Prymitywna odmiana wspólnotowości. Zresztą gdzie to "mocne unerwienie"
dostrzegasz?

>> Wieś - to zbiór oddzielonych od siebie starannie osad.
>
>w znaczeniu - gospodarstw? granice wyznaczone, choc nie tak
>restrykcyjnie przestrzegane, jak drzwi mieszkan w miescie (nawet w
>tradycyjnej kamienicy)

Tak. Problem w tym, że poza tymi gospodarstwami niewiele się dzieje.
Życie wieśniaka w decydującym stopniu upływa *w ramach* gospodarstwa,
czyli w świecie zupełnie nie-publicznym.

>> Na
>> wsi nie ma życia publicznego, a więc prawdziwie *wspólnego*.
>
>Jest zycie publiczne. Powiedzilbym nawet, ze bardzo publiczne.
>Poczciwy (czy nie) wiesniak nie ma szans na prywatnosc w swoim
>obejciu taka jak mieszczuch w kamienicy. A im dalej od swego, tym
>wyraznej widac te róznice.

W kamienicy rzeczywiście prywatność osiąga apogeum. Tyle, że
przebywanie w niej jest stosunkowo krótkie, w porównaniu do
przebywania w ramach prywatnego gospodarstwa wiejskiego.

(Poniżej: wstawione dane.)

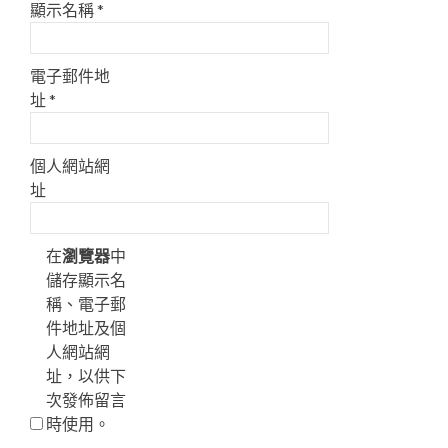
顯示名稱
*
電子郵件地
址
*
個人網站網
址
在
瀏覽器
中
儲存顯示名
稱、電子郵
件地址及個
人網站網
址，以供下
次發佈留言
時使用。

>A i domy publiczne na wsiach sie pojawiaja. I to wcale nie obwozne-
>to raczej do nich przyjezdzaja. !

Dobry przykład. Pojawiają się gdzieniegdzie. W miastach były od
zawsze. ;-)

>Jesli opierasz publicznosc zycia, a wiec prawdziš "wspolnotowo?ć", na
>anonimowosci, to istotnie, takiego zycia na wsi nie ma.

W żadnym razie nie łączę publiczności życia z anonimowością. Z tą
ostatnią kojarzę masowość - smutną przypadłość 'ostatnich' czasów.

>> Prawdziwa
>> wspólnota może powstać jedynie w mieście. Tylko tam można odnaleźć
>> publiczne place, publiczne skwery, publiczne ulice, nie wspominając
>> już o kawiarniach i klubach dyskusyjnych. ;-) A tylko takie miejsca
>
>Nie wiem czy znajdzeisz wies, gdzei nie ma drogi publicznej.
>Na glowe mieszkanca wsi przypada wiecej powierzchni drogi publicznej
>niz mieszczucha (z palca wyssane, ale moze odpowiadac prawdzie)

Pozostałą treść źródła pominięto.